再回来的时候,手里多了个文件袋,递给她:“看看。”
她疑惑地接过,不会职业病犯了吧,这是要让她签什么协议?
然后抽出里面的几页纸。
一行一行往下看,捏着纸页边缘的手指,却越捏越紧。
当年做空孟家的那家公司,幕后操盘手在国外,国内的对接人是一个姓郑的中间人。
这个人一两年前因为别的事进去了,判得不轻,傅斯珩找到了他。
文件里附了一份问话记录。
中间人说,那单生意的信息,有一部分是从谢泽宇那边流出来的。
谢泽宇从头到尾知道所有经过,知道孟家的股票要崩,也知道孟家会跌到什么程度。
但他没提醒过孟家。
孟安甯盯着那几行字问:“谢泽宇会是幕后黑手吗?”
知情,却没有提醒,光是这一点,已经足够让人怀疑,他在这件事里,到底伸了多长的手?
“现在没有直接证据。”傅斯珩说,“中间人的口供只能说明他知道,但法庭上拿这个去定他的罪,不够。”
孟安甯把文件搁回桌上,抬起头,“那他娶我干嘛?”
她不明白,谢泽宇为什么绕这么大个圈子,看着人做空孟家,又花大价钱把孟家救回来。
傅斯珩告诉她:“谢振远逼的。当初,谢泽宇因为这件事,还挨了一顿谢家家法。老爷子和你爸爸有旧,你知道。”
孟安甯很快得出结论:“所以爷爷早就知道这件事。他逼谢泽宇娶我,只是为了弥补谢泽宇的冷眼旁观?”

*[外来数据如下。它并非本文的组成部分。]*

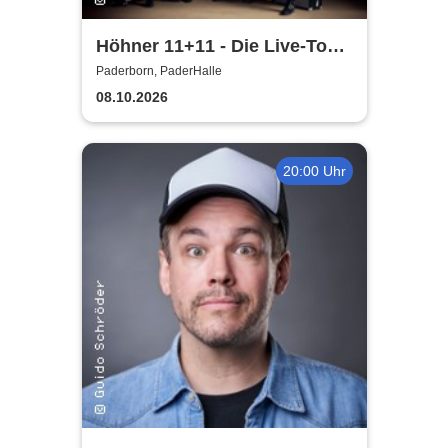
Höhner 11+11 - Die Live-Tour
2025/26
Paderborn, PaderHalle
08.10.2026
20:00 Uhr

她始终垂着头,说完这话,脑子里嗡嗡的。睫毛也有点抖,轻轻咬着嘴唇内侧。
不管真相如何,掀开一角的答案,已经讽刺到极点。
见孟安甯已经将纸张页角捏皱,肩膀轻轻抖着,傅斯珩握住她的手。
温热的掌心将她的拳头包裹住,“目前的已知信息的确是这样,这也是谢泽宇不敢跟你离婚的理由。一旦他以过错方的身份离婚,他会失去谢家继承权。包括,他手里所有的股份。这是谢振远给你的补偿。”
原来是这样。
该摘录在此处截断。